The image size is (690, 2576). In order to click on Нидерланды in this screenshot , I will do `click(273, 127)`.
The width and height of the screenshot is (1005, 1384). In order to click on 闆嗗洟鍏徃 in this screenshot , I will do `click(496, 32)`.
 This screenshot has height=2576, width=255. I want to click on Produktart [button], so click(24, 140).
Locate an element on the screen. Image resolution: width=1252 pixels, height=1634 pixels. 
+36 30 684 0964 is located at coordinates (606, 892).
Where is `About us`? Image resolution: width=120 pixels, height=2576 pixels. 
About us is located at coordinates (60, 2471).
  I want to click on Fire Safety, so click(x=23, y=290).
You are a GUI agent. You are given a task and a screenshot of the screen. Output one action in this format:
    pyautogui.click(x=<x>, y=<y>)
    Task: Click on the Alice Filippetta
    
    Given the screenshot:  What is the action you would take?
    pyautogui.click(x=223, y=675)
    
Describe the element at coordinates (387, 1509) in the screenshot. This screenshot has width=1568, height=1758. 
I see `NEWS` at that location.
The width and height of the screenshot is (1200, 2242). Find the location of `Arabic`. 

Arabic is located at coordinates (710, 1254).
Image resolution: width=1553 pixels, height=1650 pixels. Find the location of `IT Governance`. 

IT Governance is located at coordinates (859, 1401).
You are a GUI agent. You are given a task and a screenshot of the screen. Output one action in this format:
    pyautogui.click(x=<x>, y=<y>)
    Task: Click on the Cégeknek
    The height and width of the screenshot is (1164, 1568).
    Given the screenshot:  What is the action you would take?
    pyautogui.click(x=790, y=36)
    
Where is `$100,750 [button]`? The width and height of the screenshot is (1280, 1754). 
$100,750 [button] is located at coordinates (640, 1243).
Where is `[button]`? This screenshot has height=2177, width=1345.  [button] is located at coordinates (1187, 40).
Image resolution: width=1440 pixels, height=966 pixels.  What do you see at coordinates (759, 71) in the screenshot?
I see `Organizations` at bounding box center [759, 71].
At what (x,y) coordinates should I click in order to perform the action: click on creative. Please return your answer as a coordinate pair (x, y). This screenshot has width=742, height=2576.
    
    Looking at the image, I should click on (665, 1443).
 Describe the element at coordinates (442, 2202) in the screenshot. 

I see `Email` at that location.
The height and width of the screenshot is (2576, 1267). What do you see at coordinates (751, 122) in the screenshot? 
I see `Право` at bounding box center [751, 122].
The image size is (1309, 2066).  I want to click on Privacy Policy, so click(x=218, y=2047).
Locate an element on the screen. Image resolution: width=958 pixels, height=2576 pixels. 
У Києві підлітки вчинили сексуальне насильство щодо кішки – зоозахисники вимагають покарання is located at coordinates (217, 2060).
--
What the task requires:
The listing above holds a line with "Image resolution: width=1553" and a line with "Task: Click on the Cégeknek". Print the stretch from the first through the second, exactly and alone.

The completed task:
Image resolution: width=1553 pixels, height=1650 pixels. Find the location of `IT Governance`. 

IT Governance is located at coordinates (859, 1401).
You are a GUI agent. You are given a task and a screenshot of the screen. Output one action in this format:
    pyautogui.click(x=<x>, y=<y>)
    Task: Click on the Cégeknek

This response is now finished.